Converting Django project from MySQL to Mongo, any major pitfalls?

I want to try Mongodb w/ mongoengine. I'm new to Django and databases and I'm having a fit with Foreign Keys, Joins, Circular Imports (you name it). I know I could eventually work through these issues but Mongo just seems like a simpler solution for what I am doing. My question is I'm using a lot of pluggable apps (Imagekit, Haystack, Registration, etc) and wanted to know if these apps will continue to work if I make the switch. Are there any known headaches that I will encounter, if so I might just keep banging my head with MySQL.

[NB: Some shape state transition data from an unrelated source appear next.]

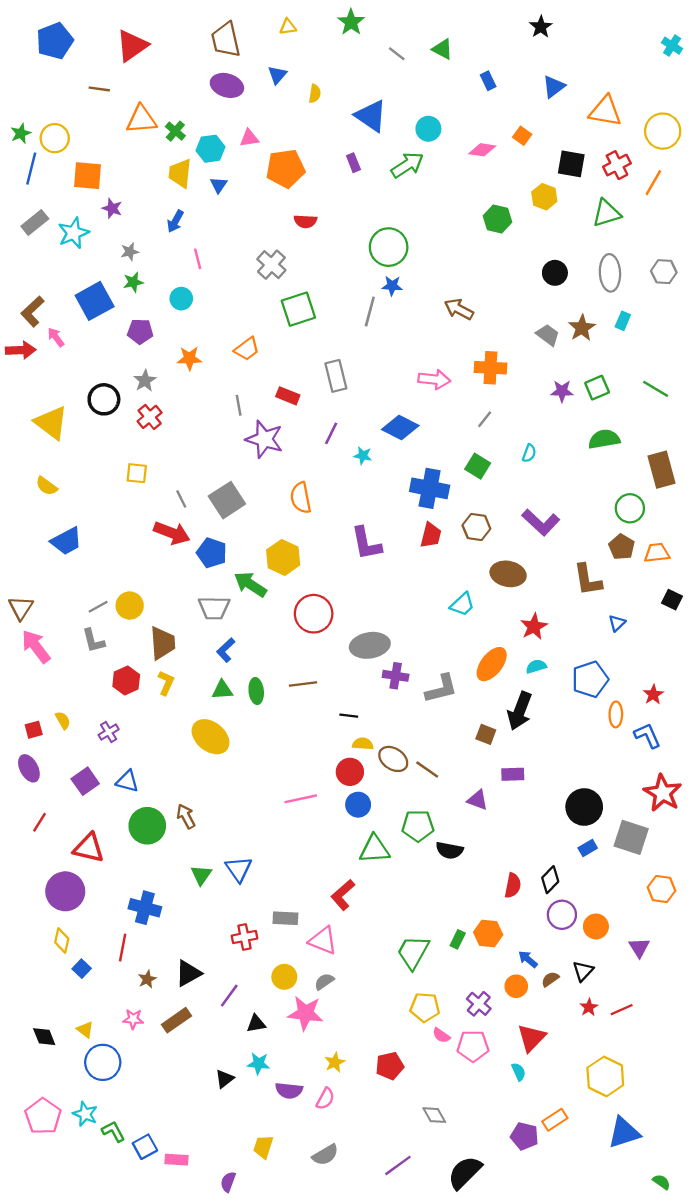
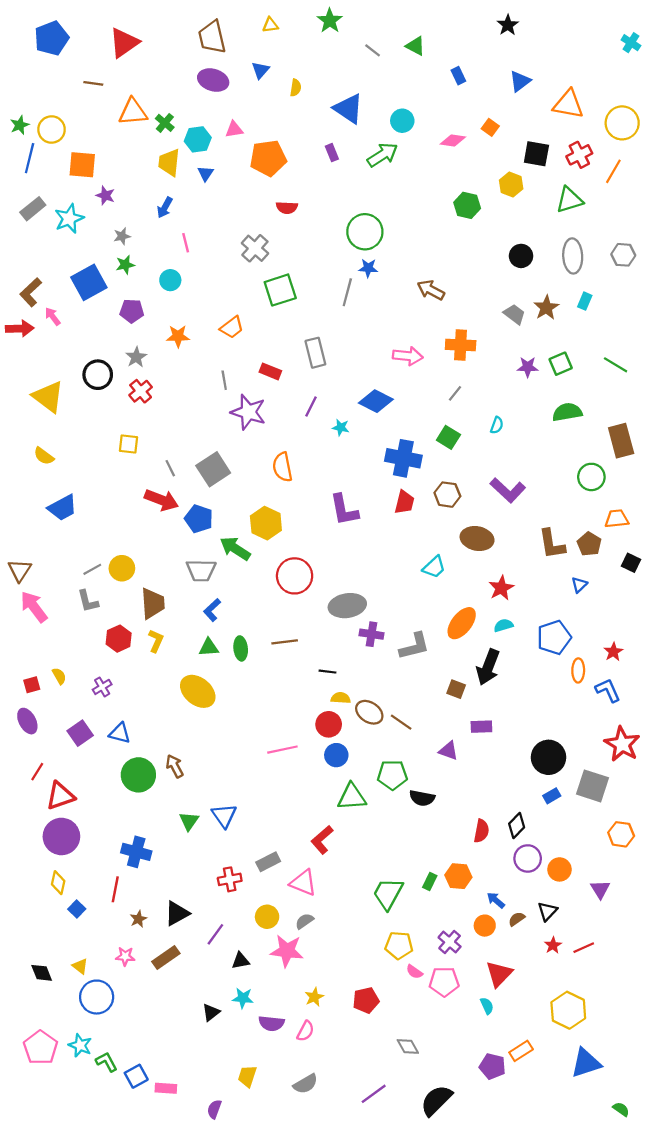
brown pentagon: (622, 547) -> (589, 544), moved
red triangle: (89, 848) -> (60, 796), moved, turned -32
gray rectangle: (285, 918) -> (268, 862), turned -30

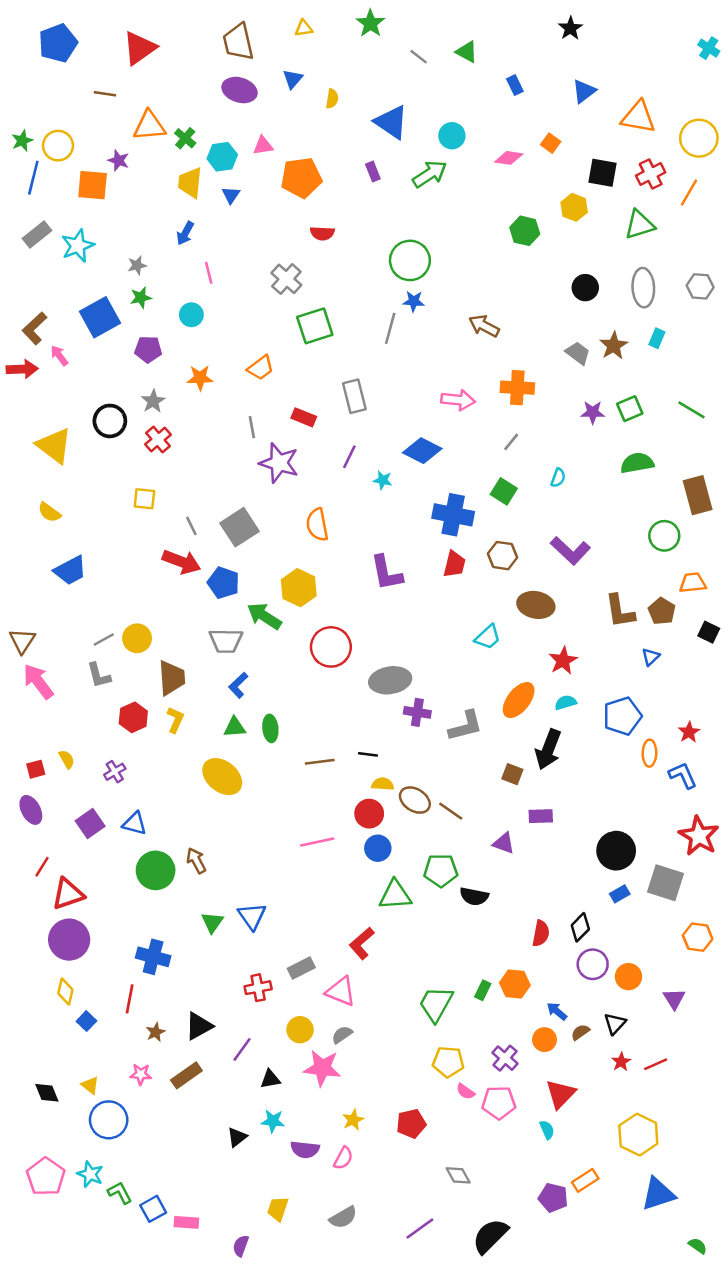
purple star: (105, 195) -> (119, 160), moved
brown line: (285, 642) -> (320, 762), moved

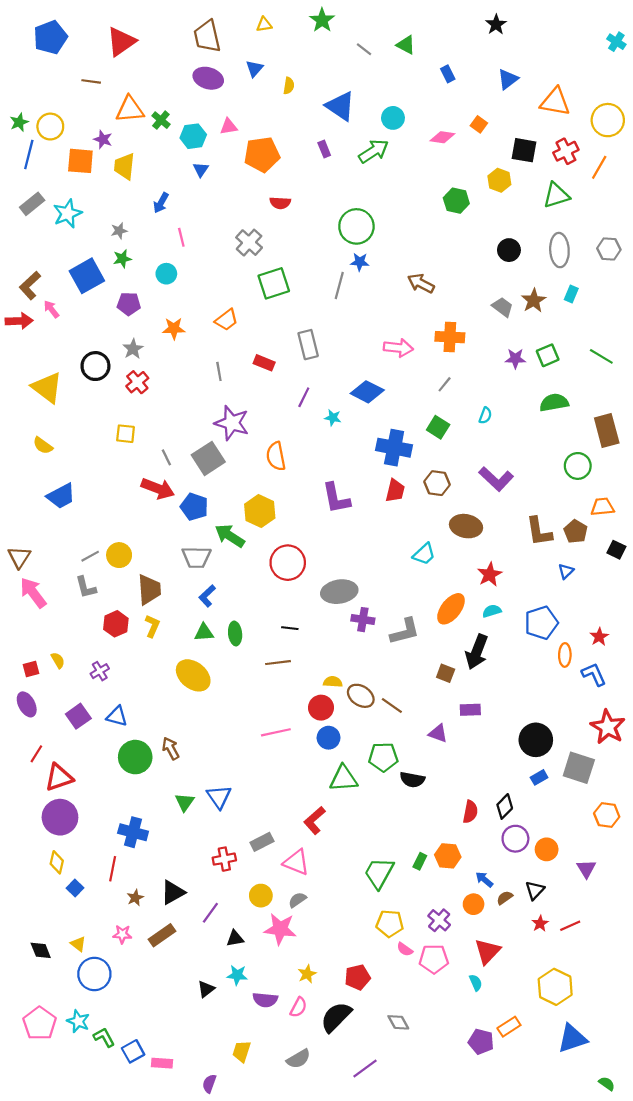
yellow trapezoid: (190, 183) -> (124, 166), moved
purple star: (279, 463) -> (232, 423), moved
black line: (368, 754) -> (290, 628), moved
black semicircle: (490, 1236) -> (336, 1017), moved

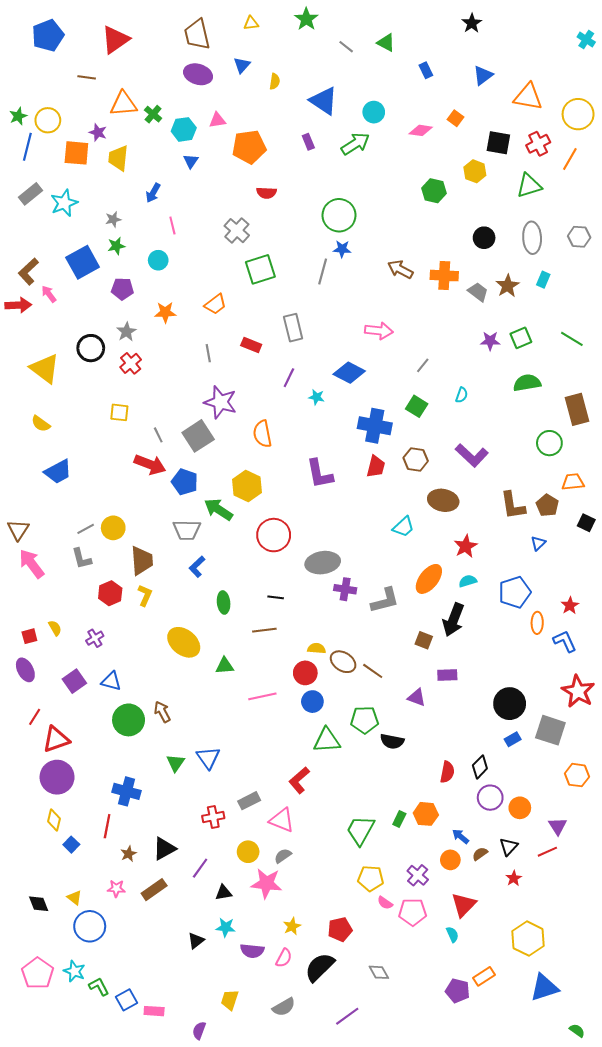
orange cross: (450, 337) -> (444, 276), moved
green triangle: (204, 632) -> (225, 666), moved
red line: (570, 926) -> (547, 852), moved

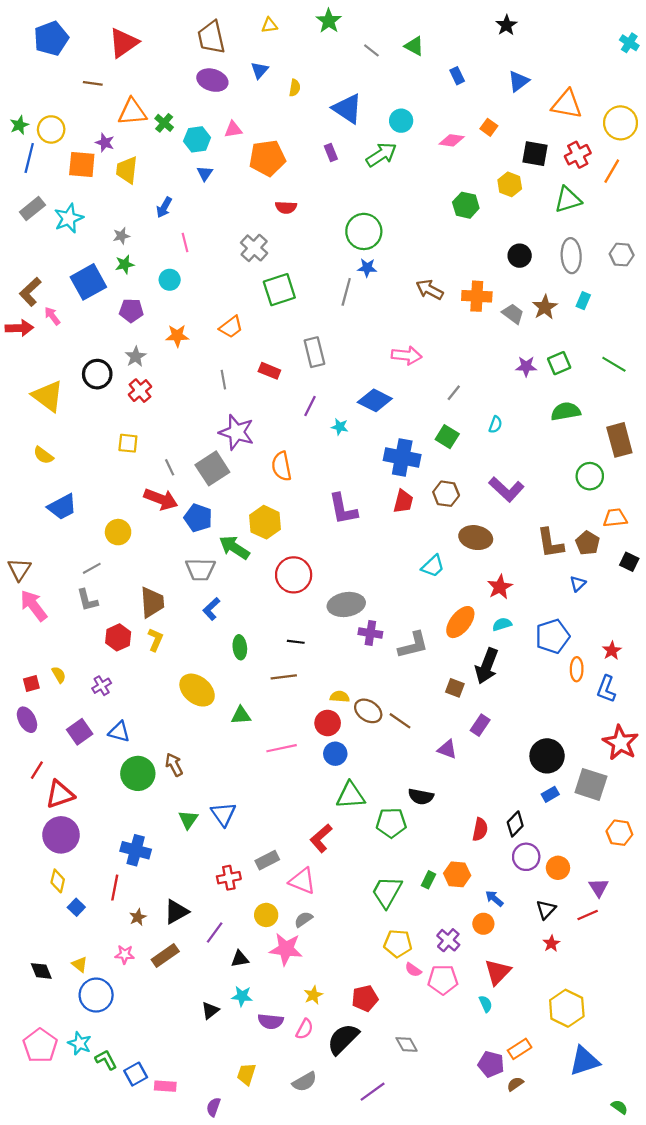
yellow circle: (113, 528) -> (118, 532), moved
blue L-shape: (565, 641) -> (606, 689), turned -135
purple rectangle: (447, 675) -> (480, 725), turned -54
green pentagon: (365, 720) -> (391, 823), moved
brown semicircle: (480, 854) -> (515, 1084), moved

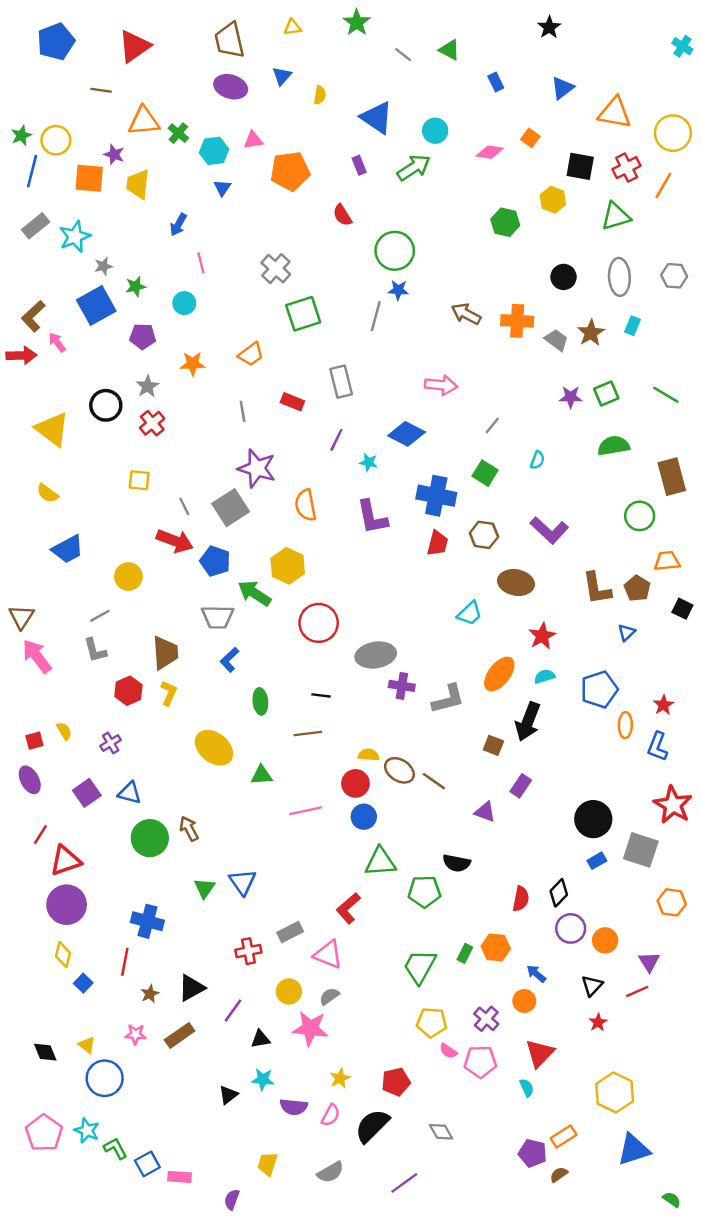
red semicircle: (286, 207) -> (342, 215), moved, turned 55
gray star: (121, 236) -> (103, 266), moved
purple L-shape: (343, 509) -> (372, 517), moved

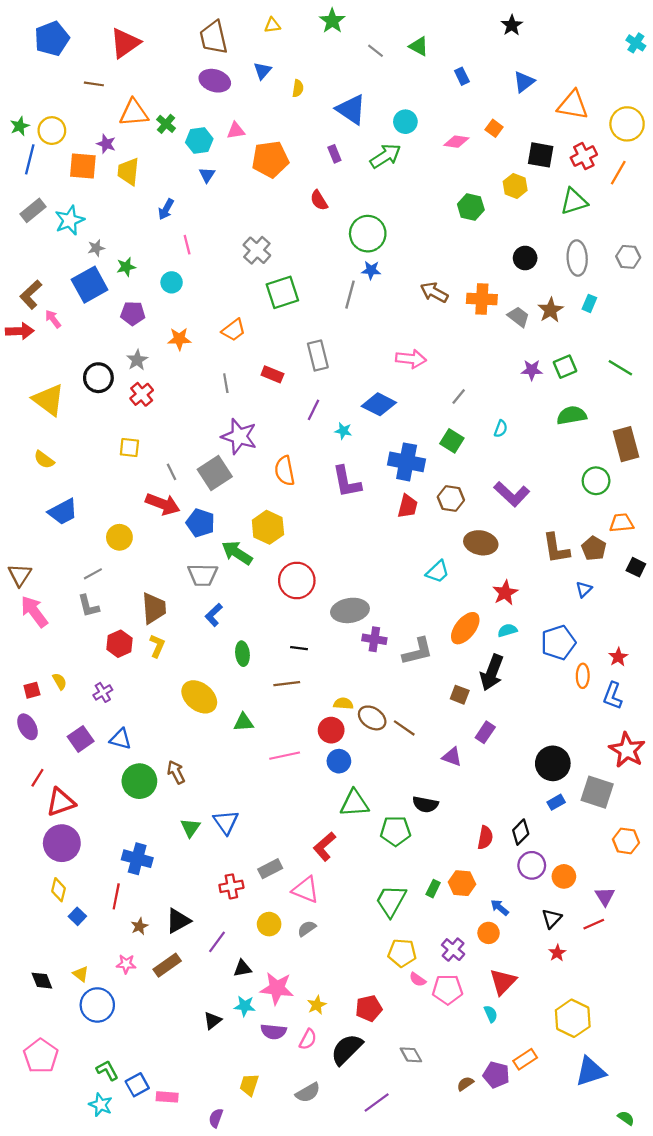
pink star: (310, 1028) -> (277, 988), moved
cyan star: (87, 1131) -> (101, 1105), moved
brown semicircle: (559, 1175) -> (465, 1084), moved

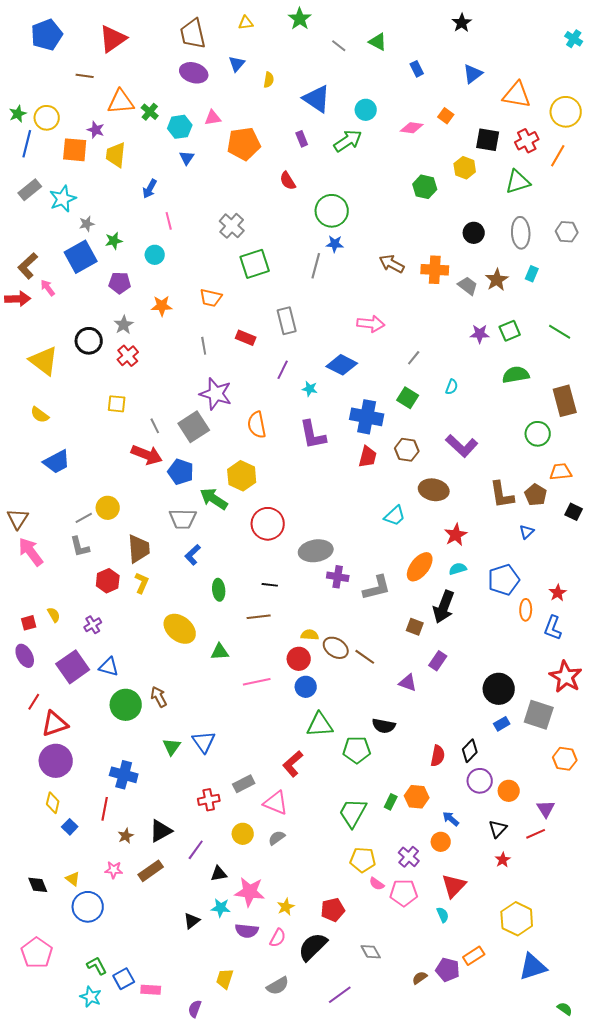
orange trapezoid: (234, 330) -> (211, 298), turned 50
yellow circle: (119, 537) -> (108, 508), moved
purple square: (81, 739) -> (73, 667), size x1.4

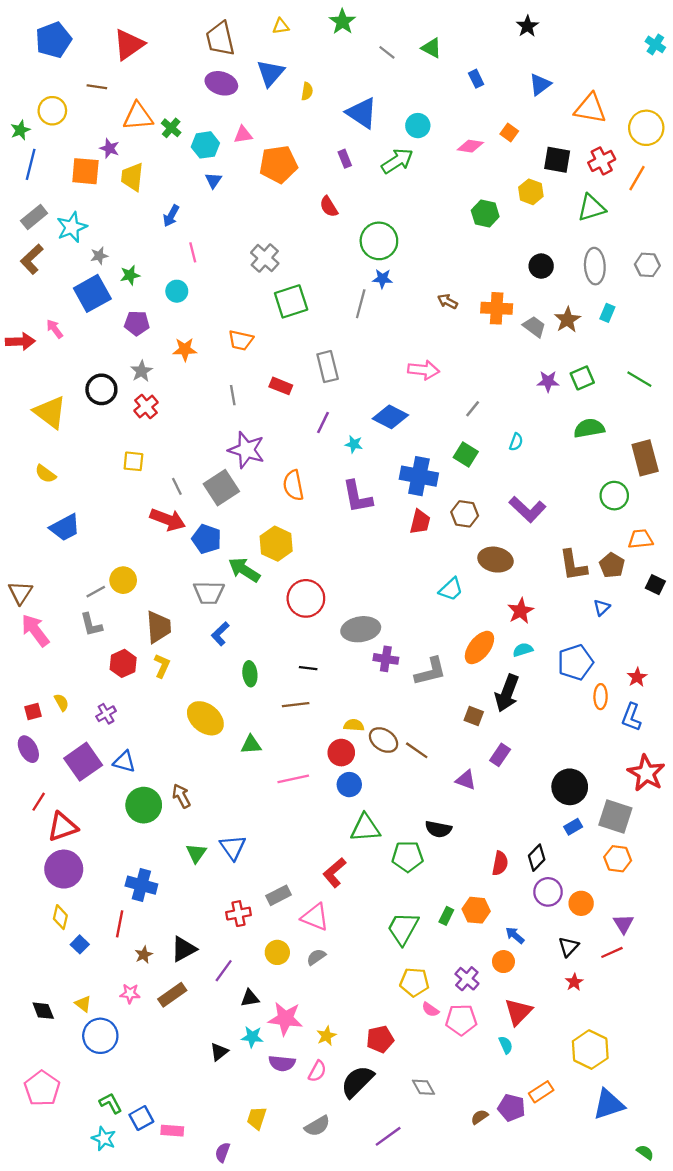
blue triangle: (237, 64) -> (270, 73), size x1.5
yellow circle: (47, 118) -> (52, 111), moved
brown arrow: (392, 264) -> (448, 301), size x0.7
brown L-shape: (28, 266) -> (32, 259), moved
orange hexagon: (565, 759) -> (618, 859), moved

There's no reason why you can't use one of the standard RDBMSs for all the standard Django apps, and then Mongo for your app. You'll just have to replace all the standard ways of processing things from the Django ORM with doing it the Mongo way.

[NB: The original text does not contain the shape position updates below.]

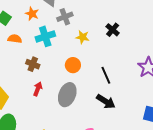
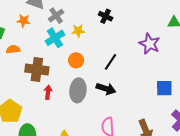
cyan cross: (45, 36) -> (55, 38), moved
brown cross: (33, 64) -> (37, 69), size x1.6
black line: (106, 75) -> (111, 62), turned 72
black arrow: (106, 101) -> (106, 89), moved

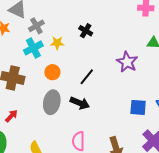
red arrow: (48, 92) -> (11, 116), moved, turned 32

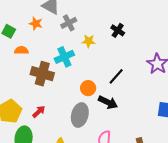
cyan cross: (33, 48) -> (64, 57), moved
orange circle: (52, 72) -> (88, 88), moved
gray ellipse: (52, 102) -> (80, 115), moved

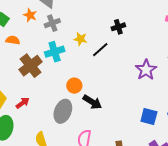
gray cross: (69, 23) -> (52, 23), moved
black cross: (118, 30) -> (118, 27), moved, turned 32
brown cross: (42, 74) -> (31, 66), turned 30
black line: (116, 76) -> (100, 50), moved

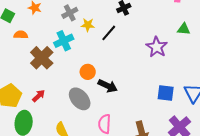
gray cross: (52, 23) -> (70, 13), moved
gray ellipse: (63, 111) -> (80, 99), turned -55

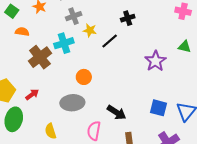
black arrow: (108, 86) -> (116, 112), moved
gray ellipse: (80, 99) -> (72, 103), turned -60

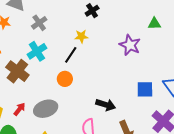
yellow star: (90, 30) -> (81, 36), moved
black line: (110, 41) -> (71, 55), moved
gray ellipse: (72, 103) -> (46, 109), moved

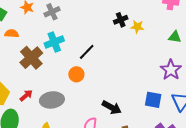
black cross: (92, 11) -> (121, 20), moved
gray cross: (39, 23) -> (52, 12), moved
yellow star: (81, 36) -> (137, 27), moved
purple star: (130, 45) -> (171, 70), moved

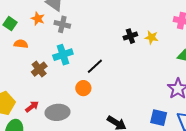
gray cross: (52, 12) -> (62, 24), turned 35
yellow star: (137, 27) -> (151, 37), moved
brown cross: (31, 58) -> (39, 69), size x0.7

So you can keep urls.py and its neat pattern matching, views will still get parameters, and templates can still take objects.

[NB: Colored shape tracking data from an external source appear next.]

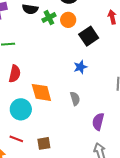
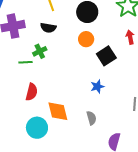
green cross: (49, 18) -> (40, 51), moved

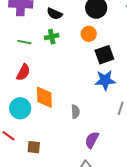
green cross: (40, 51) -> (52, 37), moved
blue star: (97, 86) -> (105, 80), moved, size x1.5

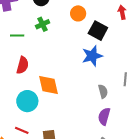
black square: (104, 55) -> (98, 31), turned -30
blue star: (105, 80) -> (92, 56), moved
gray semicircle: (75, 112) -> (103, 91), moved

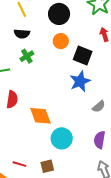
gray semicircle: (103, 91) -> (99, 106), moved, turned 72
cyan circle: (27, 101) -> (62, 138), moved

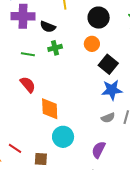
black semicircle: (22, 34) -> (48, 27), moved
blue star: (80, 81) -> (112, 90), moved
red semicircle: (12, 99) -> (28, 85), turned -66

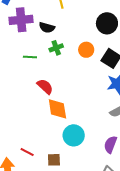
black circle: (99, 18) -> (107, 23), moved
orange circle: (92, 44) -> (86, 50), moved
red semicircle: (28, 85) -> (45, 87), moved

You'll lose querysets because I suspect they are too closely tied to the RDBMS models - but they are just lazily evaluated lists really. Just ignore the Django docs on writing models.py and code up your database business logic in a Mongo paradigm.
Oh, and you won't have the Django Admin interface for easy access to your data.

You might want to check out django-nonrel, which is a young but promising attempt at a NoSQL backend for Django. Documentation is lacking at the moment, but it works great if you just work it out.

I've used mongoengine with django but you need to create a file like mongo_models.py for example. In that file you define your Mongo documents. You then create forms to match each Mongo document. Each form has a save method which inserts or updates whats stored in Mongo. Django forms are designed to plug into any data back end ( with a bit of craft )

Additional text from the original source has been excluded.